The Oct. 25 military takeover upended Sudan’s transition to democratic rule after three decades of repression and international isolation under autocratic President Omar al-Bashir, ousted during a popular uprising in April 2019.
U.S. Assistant Secretary of State Molly Phee and the newly appointed U.S. special envoy for the Horn of Africa, David Satterfield, first met with pro-democracy activists from the Sudanese Professionals Association, according to the U.S. Embassy in Khartoum. They were also to later meet with the ruling generals and other political figures.
The activists led the uprising against al-Bashir and are now a pillar of anti-coup protests that have demanded a fully civilian government to lead the transition.

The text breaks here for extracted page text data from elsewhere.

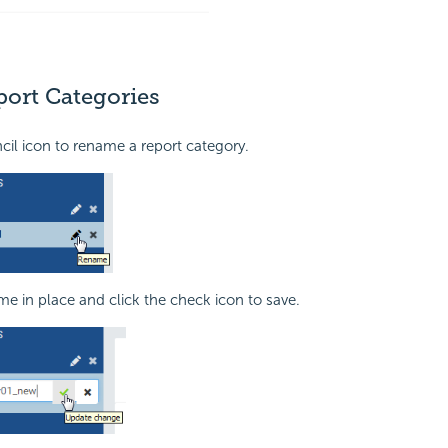
ort Categories
ncil icon to rename a report category.
me in place and click the check icon to save.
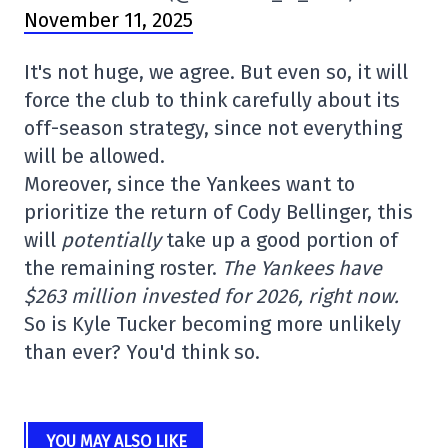
November 11, 2025
It's not huge, we agree. But even so, it will
force the club to think carefully about its
off-season strategy, since not everything
will be allowed.
Moreover, since the Yankees want to
prioritize the return of Cody Bellinger, this
will
potentially
take up a good portion of
the remaining roster.
The Yankees have
$263 million invested for 2026, right now.
So is Kyle Tucker becoming more unlikely
than ever? You'd think so.
YOU MAY ALSO LIKE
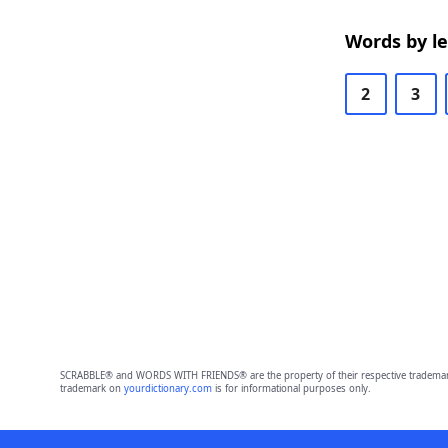
Words by l
2
3
SCRABBLE® and WORDS WITH FRIENDS® are the property of their respective trademark 
trademark on
yourdictionary.com
is for informational purposes only.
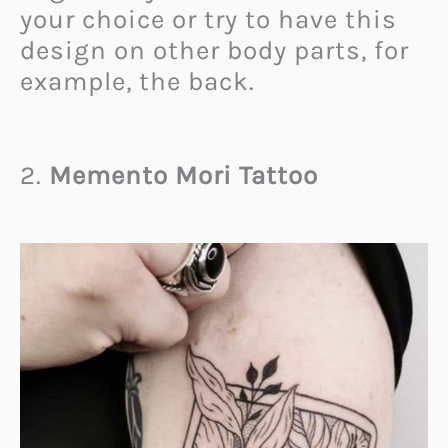
your choice or try to have this
design on other body parts, for
example, the back.
2.
Memento Mori Tattoo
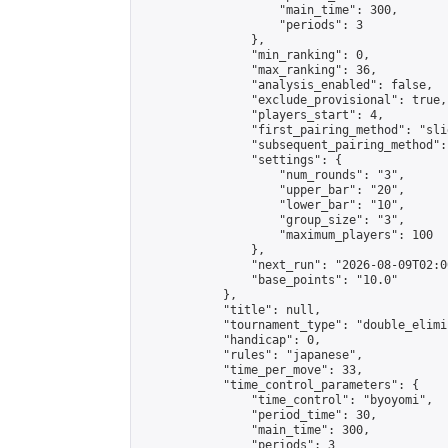
                    "main_time": 300,

                    "periods": 3

                },

                "min_ranking": 0,

                "max_ranking": 36,

                "analysis_enabled": false,

                "exclude_provisional": true,

                "players_start": 4,

                "first_pairing_method": "slid
                "subsequent_pairing_method":
                "settings": {

                    "num_rounds": "3",

                    "upper_bar": "20",

                    "lower_bar": "10",

                    "group_size": "3",

                    "maximum_players": 100

                },

                "next_run": "2026-08-09T02:00
                "base_points": "10.0"

            },

            "title": null,

            "tournament_type": "double_elimi
            "handicap": 0,

            "rules": "japanese",

            "time_per_move": 33,

            "time_control_parameters": {

                "time_control": "byoyomi",

                "period_time": 30,

                "main_time": 300,

                "periods": 3
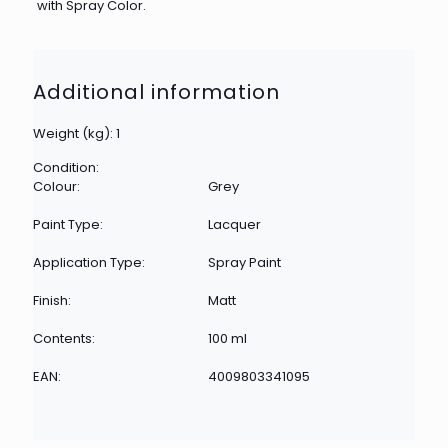
with Spray Color.
Additional information
Weight (kg): 1
Condition:
Colour:
Grey
Paint Type:
Lacquer
Application Type:
Spray Paint
Finish:
Matt
Contents:
100 ml
EAN:
4009803341095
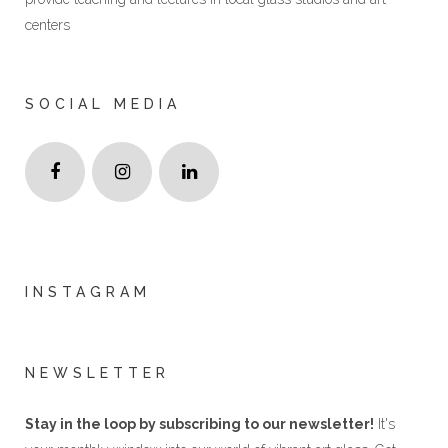
centers
SOCIAL MEDIA
INSTAGRAM
NEWSLETTER
Stay in the loop by subscribing to our newsletter!
It's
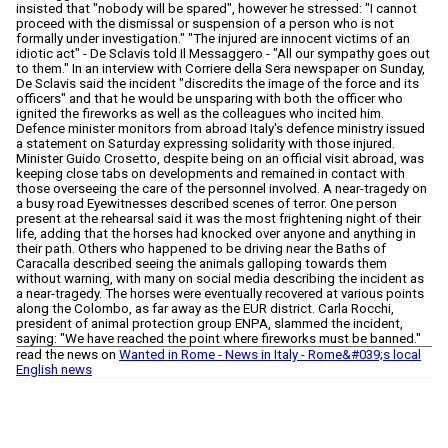
insisted that "nobody will be spared", however he stressed: "I cannot
proceed with the dismissal or suspension of a person who is not
formally under investigation." "The injured are innocent victims of an
idiotic act" - De Sclavis told Il Messaggero - "All our sympathy goes out
to them." In an interview with Corriere della Sera newspaper on Sunday,
De Sclavis said the incident "discredits the image of the force and its
officers" and that he would be unsparing with both the officer who
ignited the fireworks as well as the colleagues who incited him.
Defence minister monitors from abroad Italy's defence ministry issued
a statement on Saturday expressing solidarity with those injured.
Minister Guido Crosetto, despite being on an official visit abroad, was
keeping close tabs on developments and remained in contact with
those overseeing the care of the personnel involved. A near-tragedy on
a busy road Eyewitnesses described scenes of terror. One person
present at the rehearsal said it was the most frightening night of their
life, adding that the horses had knocked over anyone and anything in
their path. Others who happened to be driving near the Baths of
Caracalla described seeing the animals galloping towards them
without warning, with many on social media describing the incident as
a near-tragedy. The horses were eventually recovered at various points
along the Colombo, as far away as the EUR district. Carla Rocchi,
president of animal protection group ENPA, slammed the incident,
saying: "We have reached the point where fireworks must be banned."
read the news on
Wanted in Rome - News in Italy - Rome&#039;s local
English news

U.S. State Department spokesman Ned Price said earlier this week that Phee and Satterfield would reiterate Washington's call for Sudanese security forces to “end violence and respect freedom of expression and peaceful assembly.”
Before arriving in Khartoum, Phee and Satterfield attended a meeting of the Friends of Sudan group in Saudi Arabia to rally support for U.N. efforts to end Sudan’s ongoing deadlock. The group includes the United States, Britain and other international governments and world financial institutions.
Sudan’s turmoil has been worsened following the resignation of Prime Minister Abdalla Hamdok earlier this month. Hamdok, who was ousted in the October coup only to be reinstated a month later under heavy international pressure, stepped down on Jan. 2 after his efforts to reach a compromise failed.
On Monday, security forces opened fire on anti-coup protests in Khartoum, killing at least seven people and wounding at around 100. The fatalities have brought the death tally among protesters since the coup to more than 70.